Aim of the exercise: Write the data out again exactly, dropping any images it holds.

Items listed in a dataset
------

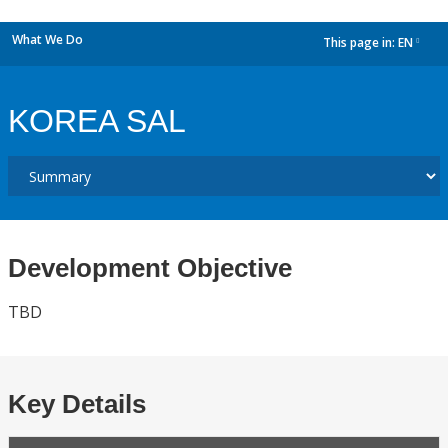
What We Do
This page in:
EN
dropdown
KOREA SAL
Development Objective
TBD
Key Details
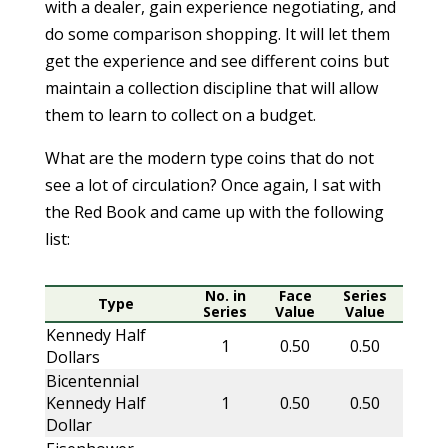
with a dealer, gain experience negotiating, and
do some comparison shopping. It will let them
get the experience and see different coins but
maintain a collection discipline that will allow
them to learn to collect on a budget.
What are the modern type coins that do not
see a lot of circulation? Once again, I sat with
the Red Book and came up with the following
list:
No. in
Face
Series
Type
Series
Value
Value
Kennedy Half
1
0.50
0.50
Dollars
Bicentennial
Kennedy Half
1
0.50
0.50
Dollar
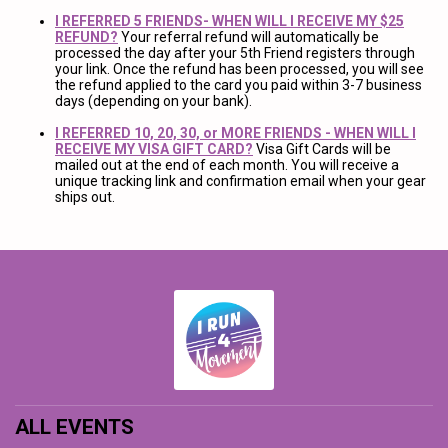
I REFERRED 5 FRIENDS- WHEN WILL I RECEIVE MY $25
REFUND?
Your referral refund will automatically be
processed the day after your 5th Friend registers through
your link. Once the refund has been processed, you will see
the refund applied to the card you paid within 3-7 business
days (depending on your bank).
I REFERRED 10, 20, 30, or MORE FRIENDS - WHEN WILL I
RECEIVE MY VISA GIFT CARD?
Visa Gift Cards will be
mailed out at the end of each month. You will receive a
unique tracking link and confirmation email when your gear
ships out.
ALL EVENTS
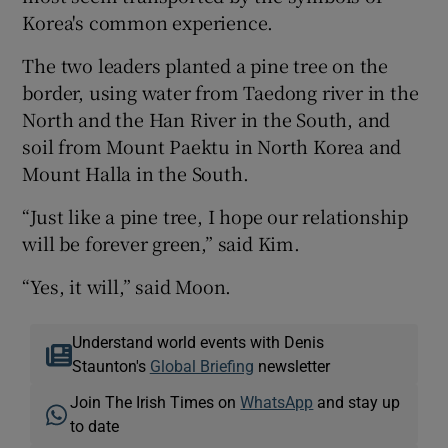
Korea's common experience.
The two leaders planted a pine tree on the
border, using water from Taedong river in the
North and the Han River in the South, and
soil from Mount Paektu in North Korea and
Mount Halla in the South.
“Just like a pine tree, I hope our relationship
will be forever green,” said Kim.
“Yes, it will,” said Moon.
Understand world events with Denis
Staunton's
Global Briefing
newsletter
Join The Irish Times on
WhatsApp
and stay up
to date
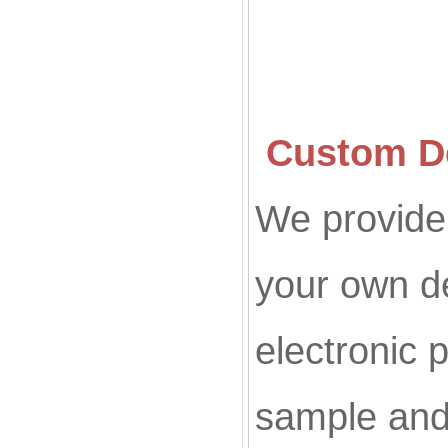
Custom De
We provide 
your own d
electronic p
sample and 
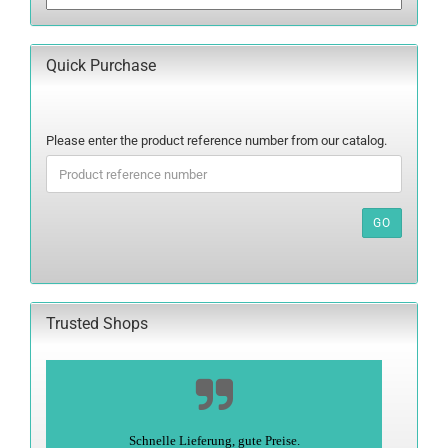
Quick Purchase
PLEASE
Please enter the product reference number from our catalog.
ENTER
THE
PRODUCT
REFERENCE
GO
NUMBER
FROM
OUR
CATALOG.
Trusted Shops
Alles super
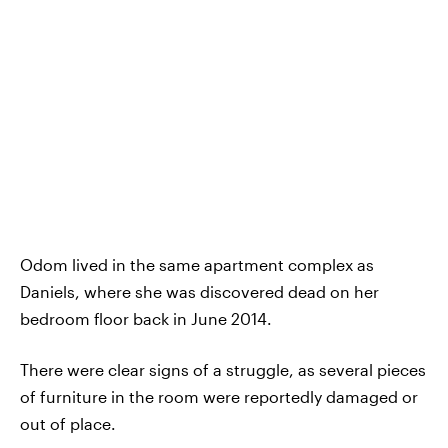
Odom lived in the same apartment complex as
Daniels, where she was discovered dead on her
bedroom floor back in June 2014.
There were clear signs of a struggle, as several pieces
of furniture in the room were reportedly damaged or
out of place.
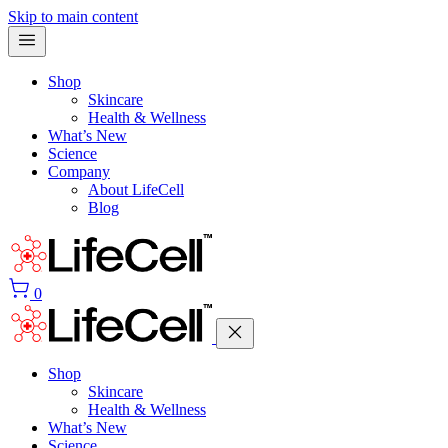
Skip to main content
Shop
Skincare
Health & Wellness
What’s New
Science
Company
About LifeCell
Blog
0
Shop
Skincare
Health & Wellness
What’s New
Science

------

Answer section:
What We Do
This page in:
EN
dropdown
KOREA SAL
Development Objective
TBD
Key Details
with a dealer, gain experience negotiating, and
do some comparison shopping. It will let them
get the experience and see different coins but
maintain a collection discipline that will allow
them to learn to collect on a budget.
What are the modern type coins that do not
see a lot of circulation? Once again, I sat with
the Red Book and came up with the following
list:
No. in
Face
Series
Type
Series
Value
Value
Kennedy Half
1
0.50
0.50
Dollars
Bicentennial
Kennedy Half
1
0.50
0.50
Dollar
I REFERRED 5 FRIENDS- WHEN WILL I RECEIVE MY $25
REFUND?
Your referral refund will automatically be
processed the day after your 5th Friend registers through
your link. Once the refund has been processed, you will see
the refund applied to the card you paid within 3-7 business
days (depending on your bank).
I REFERRED 10, 20, 30, or MORE FRIENDS - WHEN WILL I
RECEIVE MY VISA GIFT CARD?
Visa Gift Cards will be
mailed out at the end of each month. You will receive a
unique tracking link and confirmation email when your gear
ships out.
ALL EVENTS
Korea's common experience.
The two leaders planted a pine tree on the
border, using water from Taedong river in the
North and the Han River in the South, and
soil from Mount Paektu in North Korea and
Mount Halla in the South.
“Just like a pine tree, I hope our relationship
will be forever green,” said Kim.
“Yes, it will,” said Moon.
Understand world events with Denis
Staunton's
Global Briefing
newsletter
Join The Irish Times on
WhatsApp
and stay up
to date
Custom De
We provide 
your own d
electronic p
sample and 
Quick Purchase
PLEASE
Please enter the product reference number from our catalog.
ENTER
THE
PRODUCT
REFERENCE
GO
NUMBER
FROM
OUR
CATALOG.
Trusted Shops
Alles super
Odom lived in the same apartment complex as
Daniels, where she was discovered dead on her
bedroom floor back in June 2014.
There were clear signs of a struggle, as several pieces
of furniture in the room were reportedly damaged or
out of place.
Skip to main content
Shop
Skincare
Health & Wellness
What’s New
Science
Company
About LifeCell
Blog
0
Shop
Skincare
Health & Wellness
What’s New
Science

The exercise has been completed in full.